*SOURCE DATA:*

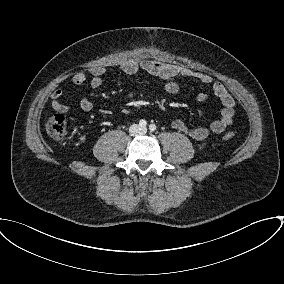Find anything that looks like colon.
I'll list each match as a JSON object with an SVG mask.
<instances>
[{
  "instance_id": "colon-1",
  "label": "colon",
  "mask_w": 284,
  "mask_h": 284,
  "mask_svg": "<svg viewBox=\"0 0 284 284\" xmlns=\"http://www.w3.org/2000/svg\"><path fill=\"white\" fill-rule=\"evenodd\" d=\"M47 133L56 140H61L66 134V118L60 113L52 114L45 123ZM235 137L234 132H227L223 135L226 141L232 140Z\"/></svg>"
}]
</instances>
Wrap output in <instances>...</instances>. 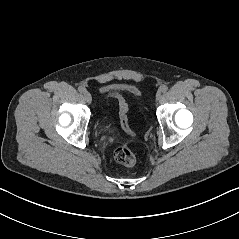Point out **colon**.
<instances>
[{
    "label": "colon",
    "instance_id": "obj_1",
    "mask_svg": "<svg viewBox=\"0 0 239 239\" xmlns=\"http://www.w3.org/2000/svg\"><path fill=\"white\" fill-rule=\"evenodd\" d=\"M117 99L119 102L121 125L126 132L134 134L135 130L130 126L128 121V105L122 97L117 96ZM114 159L117 163L127 167H131L136 164L135 154L129 148L124 146L117 147L114 150Z\"/></svg>",
    "mask_w": 239,
    "mask_h": 239
}]
</instances>
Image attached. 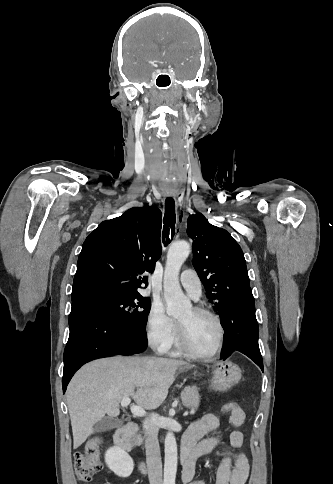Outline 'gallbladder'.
Listing matches in <instances>:
<instances>
[{"label":"gallbladder","mask_w":333,"mask_h":484,"mask_svg":"<svg viewBox=\"0 0 333 484\" xmlns=\"http://www.w3.org/2000/svg\"><path fill=\"white\" fill-rule=\"evenodd\" d=\"M123 425V420L118 419L116 417H103L100 421H98L95 426L94 430L96 432H107L112 429H116Z\"/></svg>","instance_id":"1"}]
</instances>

*PROMPT:* Throughout the material above, find lines holding the word "http", then copy them.

*SOLUTION:*
  "mask_svg": "<svg viewBox=\"0 0 284 284\" xmlns=\"http://www.w3.org/2000/svg\"><path fill=\"white\" fill-rule=\"evenodd\" d=\"M47 133L56 140H61L66 134V118L60 113L52 114L45 123ZM235 137L234 132H227L223 135L226 141L232 140Z\"/></svg>"
    "mask_svg": "<svg viewBox=\"0 0 239 239\" xmlns=\"http://www.w3.org/2000/svg\"><path fill=\"white\" fill-rule=\"evenodd\" d=\"M117 99L119 102L121 125L126 132L134 134L135 130L130 126L128 121V105L122 97L117 96ZM114 159L117 163L127 167H131L136 164L135 154L129 148L124 146L117 147L114 150Z\"/></svg>",
[{"label":"gallbladder","mask_w":333,"mask_h":484,"mask_svg":"<svg viewBox=\"0 0 333 484\" xmlns=\"http://www.w3.org/2000/svg\"><path fill=\"white\" fill-rule=\"evenodd\" d=\"M123 425V420L118 419L116 417H103L100 421H98L95 426L94 430L96 432H107L112 429H116Z\"/></svg>","instance_id":"1"}]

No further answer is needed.